6. Rectifier toute information publiée qui se révèle inexacte.
7. Garder le secret professionnel et ne pas divulguer la source des informations obtenues confidentiellement.
8. S’interdire le plagiat, la calomnie, la diffamation, les accusations sans fondement ainsi que de recevoir un quelconque avantage en raison de la publication ou de la suppression d’une information.
9. Ne jamais confondre le métier de journaliste avec celui du publicitaire ou du propagandiste ; n’accepter aucune consigne, directe ou indirecte, des annonceurs.
10. Refuser toute pression et n’accepter de directives rédactionnelles que des responsables de la rédaction.
Les droits du journaliste
1. Les journalistes revendiquent le libre accès à toutes les sources d’information et le droit d’enquêter librement sur tous les faits qui conditionnent la vie publique. Le secret des affaires publiques ou privées ne peut en ce cas être opposé au journaliste que par exception en vertu de motifs clairement exprimés.
2. Le journaliste a le droit de refuser toute subordination qui serait contraire à la ligne générale de son entreprise, telle qu’elle est déterminée par écrit dans son contrat d’engagement, de même que toute subordination qui ne serait pas clairement impliquée par cette ligne générale.
3. Le journaliste ne peut être contraint à accomplir un acte professionnel ou à exprimer une opinion qui serait contraire à sa conviction ou sa conscience. […]
Questions :
– Classer chaque article selon qu’il concerne un devoir de vérité, d’honnêteté ou de liberté
– Vrai ou faux (justifier):
Un journaliste doit obéir aux consignes de sa rédaction et respecter la ligne éditoriale du média pour lequel il travaille.

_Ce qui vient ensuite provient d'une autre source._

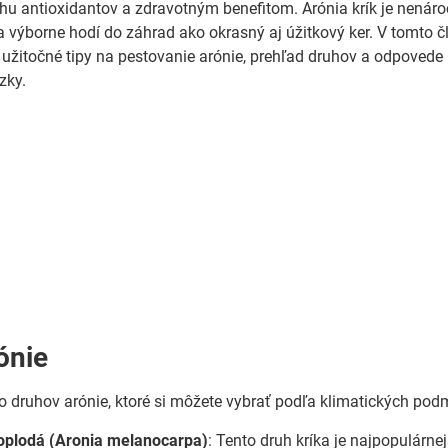
u antioxidantov a zdravotným benefitom. Arónia krík je nenár
 sa výborne hodí do záhrad ako okrasný aj úžitkový ker. V tomto 
žitočné tipy na pestovanie arónie, prehľad druhov a odpovede
zky.
ónie
ko druhov arónie, ktoré si môžete vybrať podľa klimatických pod
noplodá (Aronia melanocarpa)
: Tento druh kríka je najpopulárne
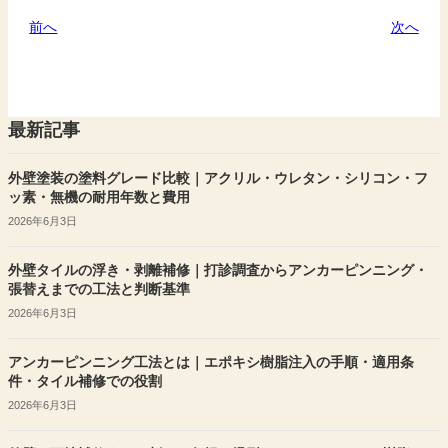
前へ
次へ
最新記事
外壁塗装の塗料グレード比較｜アクリル・ウレタン・シリコン・フ
ッ素・無機の耐用年数と費用
2026年6月3日
外壁タイルの浮き・剥離補修｜打診調査からアンカーピンニング・
張替えまでの工法と判断基準
2026年6月3日
アンカーピンニング工法とは｜エポキシ樹脂注入の手順・適用条
件・タイル補修での役割
2026年6月3日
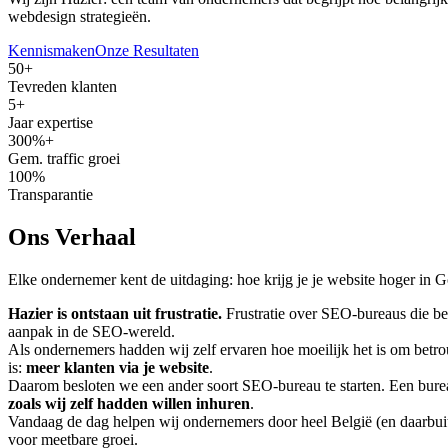
webdesign strategieën.
Kennismaken
Onze Resultaten
50+
Tevreden klanten
5+
Jaar expertise
300%+
Gem. traffic groei
100%
Transparantie
Ons Verhaal
Elke ondernemer kent de uitdaging: hoe krijg je je website hoger in G
Hazier is ontstaan uit frustratie.
Frustratie over SEO-bureaus die bel
aanpak in de SEO-wereld.
Als ondernemers hadden wij zelf ervaren hoe moeilijk het is om betro
is:
meer klanten via je website
.
Daarom besloten we een ander soort SEO-bureau te starten. Een bureau 
zoals wij zelf hadden willen inhuren
.
Vandaag de dag helpen wij ondernemers door heel België (en daarbuite
voor meetbare groei.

Un journaliste doit obéir aux consignes des annonceurs qui achètent des encarts publicitaires dans le média pour lequel il travaille.
Un journaliste peut être obligé de dire ou d’écrire des propos avec lesquels il est en total désaccord.
– La liberté de la presse a-t-elle des limites ?
II – Les médias reflètent-ils la réalité du monde ? Richard Kapuscinsky, Le Monde Diplomatique, Août 1999
Dans quelle mesure les médias constituent-ils un miroir fidèle du monde ? Depuis que les nouvelles technologies ont bouleversé le journalisme et permis la constitution de grands groupes médiatiques aux ambitions planétaires, cette question devient plus pertinente que jamais. L’instantanéité et le direct ont bouleversé les conditions d’enquête. Et l’impératif du profit a remplacé les plus nobles exigences civiques. […]
Les technologies de pointe ont provoqué une multiplication des médias. Quelles en sont les conséquences ? La principale, c’est la découverte que l’information est une marchandise dont la vente et la diffusion peuvent rapporter d’importants profits. Naguère, la valeur de l’information était associée à divers paramètres, en particulier celui de la vérité. Elle était aussi conçue comme une arme favorisant le combat politique. […]
Aujourd’hui, tout a changé. Le prix d’une information dépend de la demande, de l’intérêt qu’elle suscite. Ce qui prime, c’est la vente. Une information sera jugée sans valeur si elle n’est pas en mesure d’intéresser un large public. La découverte de l’aspect mercantile de l’information a déclenché l’afflux du grand capital vers les médias. Les journalistes idéalistes, ces doux rêveurs en quête de vérité qui dirigeaient auparavant les journaux, ont été souvent remplacés, à la tête des entreprises de presse, par des hommes d’affaires.[…]
Depuis qu’elle est considérée comme une marchandise, l’information a cessé d’être soumise aux critères traditionnels de la vérification, de l’authenticité ou de l’erreur. Elle est maintenant régie par les lois du marché. […]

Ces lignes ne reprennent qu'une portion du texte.